2. Phenotype and Function:

   • alloCAR-NKT cells expressed typical NKT cell phenotypes in flow cytometry analysis.
   • In in vitro experiments, allo/15bCAR-NKT (containing IL-15 enhancement) cells demonstrated strong immune function, including high levels of effector cytokines and cytotoxic molecules.
   • ELISA and immunofluorescence analyses showed the anti-tumor effects of these cells, including multi-target tumor cell killing via CAR, TCR, and NK receptors.

3. Anti-Tumor Efficacy:

   • In multiple primary multiple myeloma samples, allo/15bCAR-NKT cells exhibited significant tumor cell killing ability.
   • In human MM xenograft mouse models, a single dose of allo/15bCAR-NKT cells achieved tumor elimination and long-term animal survival.

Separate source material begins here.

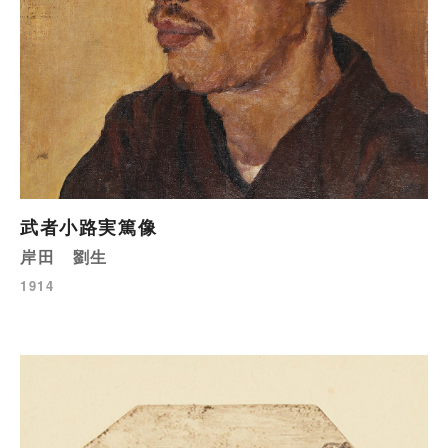
武者小路実篤像
岸田 劉生
1914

4. Tumor Environment and Immune Evasion:

   • allo/15bCAR-NKT cells showed a selective clearance effect on immunosuppressive cells within the tumor microenvironment (TME).
   • Effective tumor killing was achieved without significant GVHD or cytokine release syndrome (CRS).

Research Conclusions

The generated alloCAR-NKT cells demonstrated excellent characteristics in terms of process, performance, and safety, including: - High purity and consistency in cell production. - Multi-target anti-tumor capability and superior cell survival and effector functions. - No significant GVHD or CRS under certain conditions, showing good clinical application potential.

Research Significance

This study demonstrates that by optimizing clinically guided cell culture methods, highly effective allogeneic CAR-NKT cells can be successfully produced, providing a wide range of application potential without relying on three-dimensional culture and xenogeneic feeder conditions. This achievement opens new opportunities for cell therapy for various hematological cancers and solid tumors, and may extend to the treatment of other diseases.